◆ **What you will do**: Only the lines from the beginning of the data below through the line containing "About Us (176, 2313)" belong in the response, each copied exactly.

[Collected data entries]
________________

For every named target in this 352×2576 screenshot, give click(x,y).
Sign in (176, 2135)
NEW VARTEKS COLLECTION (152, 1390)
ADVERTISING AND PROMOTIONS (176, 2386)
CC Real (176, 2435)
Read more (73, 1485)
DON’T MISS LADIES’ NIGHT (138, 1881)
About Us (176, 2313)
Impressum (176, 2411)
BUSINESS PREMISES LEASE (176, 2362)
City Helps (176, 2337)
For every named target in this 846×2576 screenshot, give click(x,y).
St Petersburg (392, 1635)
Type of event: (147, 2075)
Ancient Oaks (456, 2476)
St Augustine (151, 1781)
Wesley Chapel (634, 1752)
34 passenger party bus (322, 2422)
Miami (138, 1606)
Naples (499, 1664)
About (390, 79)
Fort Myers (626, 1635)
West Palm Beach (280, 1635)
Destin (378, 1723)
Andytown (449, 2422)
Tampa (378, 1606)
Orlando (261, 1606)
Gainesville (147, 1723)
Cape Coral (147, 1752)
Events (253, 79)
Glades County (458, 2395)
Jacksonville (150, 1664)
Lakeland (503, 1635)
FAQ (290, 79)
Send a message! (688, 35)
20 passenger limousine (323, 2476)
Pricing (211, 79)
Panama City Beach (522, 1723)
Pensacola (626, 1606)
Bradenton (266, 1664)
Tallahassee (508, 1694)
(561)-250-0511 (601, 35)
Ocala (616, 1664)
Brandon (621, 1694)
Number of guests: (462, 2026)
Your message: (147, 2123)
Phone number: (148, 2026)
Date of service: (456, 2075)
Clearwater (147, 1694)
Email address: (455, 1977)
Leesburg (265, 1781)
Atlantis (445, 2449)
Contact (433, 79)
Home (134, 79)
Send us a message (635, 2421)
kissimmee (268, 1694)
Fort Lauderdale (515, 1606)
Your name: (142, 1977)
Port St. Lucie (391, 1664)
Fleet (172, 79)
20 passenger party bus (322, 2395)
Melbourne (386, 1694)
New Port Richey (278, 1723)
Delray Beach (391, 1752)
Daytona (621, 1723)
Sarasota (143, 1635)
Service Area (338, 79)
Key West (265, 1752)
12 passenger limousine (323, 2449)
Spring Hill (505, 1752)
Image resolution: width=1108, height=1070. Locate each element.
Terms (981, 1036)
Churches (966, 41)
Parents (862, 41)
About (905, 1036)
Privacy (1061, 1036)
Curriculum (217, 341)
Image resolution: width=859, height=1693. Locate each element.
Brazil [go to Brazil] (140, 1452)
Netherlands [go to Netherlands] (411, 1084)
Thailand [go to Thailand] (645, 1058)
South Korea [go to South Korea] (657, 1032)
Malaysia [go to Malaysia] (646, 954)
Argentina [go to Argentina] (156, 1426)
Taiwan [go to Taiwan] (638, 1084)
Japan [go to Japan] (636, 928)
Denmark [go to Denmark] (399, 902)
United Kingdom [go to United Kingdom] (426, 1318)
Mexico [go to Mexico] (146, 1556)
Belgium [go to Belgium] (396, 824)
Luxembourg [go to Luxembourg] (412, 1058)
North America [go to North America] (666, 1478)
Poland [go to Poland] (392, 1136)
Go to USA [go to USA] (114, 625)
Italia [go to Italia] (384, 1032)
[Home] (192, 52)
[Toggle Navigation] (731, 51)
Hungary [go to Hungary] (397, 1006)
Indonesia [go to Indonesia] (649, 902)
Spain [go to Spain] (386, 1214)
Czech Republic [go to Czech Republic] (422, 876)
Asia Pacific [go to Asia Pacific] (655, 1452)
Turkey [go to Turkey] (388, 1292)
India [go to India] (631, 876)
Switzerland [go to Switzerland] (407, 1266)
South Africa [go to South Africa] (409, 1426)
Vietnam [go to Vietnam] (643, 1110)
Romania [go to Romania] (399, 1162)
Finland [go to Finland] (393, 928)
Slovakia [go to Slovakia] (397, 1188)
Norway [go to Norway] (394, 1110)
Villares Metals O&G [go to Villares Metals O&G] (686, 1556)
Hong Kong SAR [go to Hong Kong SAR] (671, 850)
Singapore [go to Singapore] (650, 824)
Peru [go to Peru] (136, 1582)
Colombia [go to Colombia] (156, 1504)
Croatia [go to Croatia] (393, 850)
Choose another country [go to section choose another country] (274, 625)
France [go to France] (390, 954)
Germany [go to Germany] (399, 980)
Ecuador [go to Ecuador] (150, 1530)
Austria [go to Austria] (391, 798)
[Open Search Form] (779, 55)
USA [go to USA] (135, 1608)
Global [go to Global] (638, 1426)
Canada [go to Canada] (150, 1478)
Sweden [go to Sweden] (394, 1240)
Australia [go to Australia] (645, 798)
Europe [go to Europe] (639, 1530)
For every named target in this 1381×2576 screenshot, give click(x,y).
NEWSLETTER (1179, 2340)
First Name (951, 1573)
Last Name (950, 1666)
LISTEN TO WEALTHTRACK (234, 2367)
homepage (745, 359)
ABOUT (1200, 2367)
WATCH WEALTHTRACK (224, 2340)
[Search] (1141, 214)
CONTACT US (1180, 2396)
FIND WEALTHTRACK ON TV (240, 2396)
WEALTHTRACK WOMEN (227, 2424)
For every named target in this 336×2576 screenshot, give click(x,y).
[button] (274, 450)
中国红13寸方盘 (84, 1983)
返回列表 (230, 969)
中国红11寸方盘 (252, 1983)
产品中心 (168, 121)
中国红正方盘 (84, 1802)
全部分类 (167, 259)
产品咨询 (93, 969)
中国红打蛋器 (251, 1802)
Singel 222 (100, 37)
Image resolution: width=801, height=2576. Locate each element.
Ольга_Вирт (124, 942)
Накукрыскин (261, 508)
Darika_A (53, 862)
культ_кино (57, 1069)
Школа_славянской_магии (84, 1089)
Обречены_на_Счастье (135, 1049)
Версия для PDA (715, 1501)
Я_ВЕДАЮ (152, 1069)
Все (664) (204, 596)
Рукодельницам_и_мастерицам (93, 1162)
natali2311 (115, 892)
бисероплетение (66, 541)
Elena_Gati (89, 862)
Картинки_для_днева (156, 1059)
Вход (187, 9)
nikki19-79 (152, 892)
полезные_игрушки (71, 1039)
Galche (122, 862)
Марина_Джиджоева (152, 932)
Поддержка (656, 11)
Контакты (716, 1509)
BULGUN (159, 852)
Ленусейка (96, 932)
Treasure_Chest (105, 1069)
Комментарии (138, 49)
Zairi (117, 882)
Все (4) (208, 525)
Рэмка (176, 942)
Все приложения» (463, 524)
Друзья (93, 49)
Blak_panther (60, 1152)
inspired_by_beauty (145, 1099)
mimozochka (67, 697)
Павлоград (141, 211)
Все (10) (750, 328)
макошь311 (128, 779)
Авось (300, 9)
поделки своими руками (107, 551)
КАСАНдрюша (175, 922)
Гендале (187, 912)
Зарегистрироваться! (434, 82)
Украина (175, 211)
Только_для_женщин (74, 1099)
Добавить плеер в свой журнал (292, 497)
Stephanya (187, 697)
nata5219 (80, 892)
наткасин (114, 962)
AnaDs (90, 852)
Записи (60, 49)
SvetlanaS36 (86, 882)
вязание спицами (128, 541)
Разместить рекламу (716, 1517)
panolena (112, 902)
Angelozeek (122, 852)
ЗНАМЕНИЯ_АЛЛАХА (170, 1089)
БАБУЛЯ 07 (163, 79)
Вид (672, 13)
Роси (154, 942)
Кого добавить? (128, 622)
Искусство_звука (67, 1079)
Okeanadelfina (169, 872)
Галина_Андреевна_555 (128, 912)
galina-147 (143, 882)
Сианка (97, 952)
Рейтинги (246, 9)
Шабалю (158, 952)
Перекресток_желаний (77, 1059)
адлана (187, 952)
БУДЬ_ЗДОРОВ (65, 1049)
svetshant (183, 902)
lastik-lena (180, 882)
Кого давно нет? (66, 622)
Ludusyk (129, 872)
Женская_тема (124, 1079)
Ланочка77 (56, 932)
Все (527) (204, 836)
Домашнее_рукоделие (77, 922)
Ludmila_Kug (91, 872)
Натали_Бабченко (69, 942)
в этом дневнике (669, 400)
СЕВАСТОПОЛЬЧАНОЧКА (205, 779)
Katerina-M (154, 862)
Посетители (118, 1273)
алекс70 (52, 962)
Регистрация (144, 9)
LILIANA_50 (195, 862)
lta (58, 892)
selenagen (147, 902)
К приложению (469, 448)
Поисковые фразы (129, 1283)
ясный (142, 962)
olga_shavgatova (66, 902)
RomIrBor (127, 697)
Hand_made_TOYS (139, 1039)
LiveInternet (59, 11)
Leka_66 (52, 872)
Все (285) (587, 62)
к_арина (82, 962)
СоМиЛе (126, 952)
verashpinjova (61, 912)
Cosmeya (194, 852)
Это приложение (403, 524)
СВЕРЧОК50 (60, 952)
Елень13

________________

◆ **Answer to this problem**:
For every named target in this 352×2576 screenshot, give click(x,y).
Sign in (176, 2135)
NEW VARTEKS COLLECTION (152, 1390)
ADVERTISING AND PROMOTIONS (176, 2386)
CC Real (176, 2435)
Read more (73, 1485)
DON’T MISS LADIES’ NIGHT (138, 1881)
About Us (176, 2313)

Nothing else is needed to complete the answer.